Problem details: Could you please retype the records exactly, minus their pictures?

*** Begin section ***

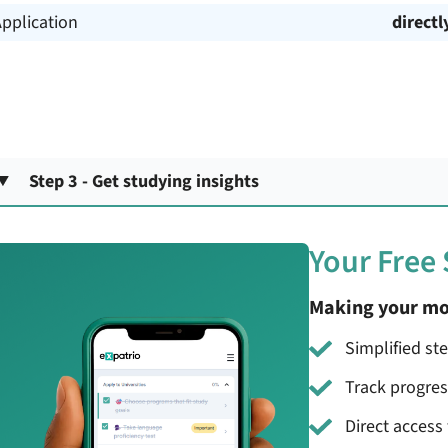
pplication
directl
Step 3 - Get studying insights
Your Free
Making your mo
Simplified st
Track progre
Direct access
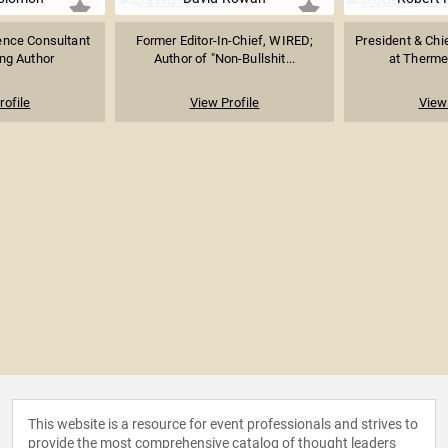
ence Consultant
Former Editor-In-Chief, WIRED;
President & Chie
ing Author
Author of "Non-Bullshit...
at Therme 
rofile
View Profile
View 
This website is a resource for event professionals and strives to
provide the most comprehensive catalog of thought leaders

*** End section ***

Answer to this task:
pplication
directl
Step 3 - Get studying insights
Your Free
Making your mo
Simplified st
Track progre
Direct access
ence Consultant
Former Editor-In-Chief, WIRED;
President & Chie
ing Author
Author of "Non-Bullshit...
at Therme 
rofile
View Profile
View 
This website is a resource for event professionals and strives to
provide the most comprehensive catalog of thought leaders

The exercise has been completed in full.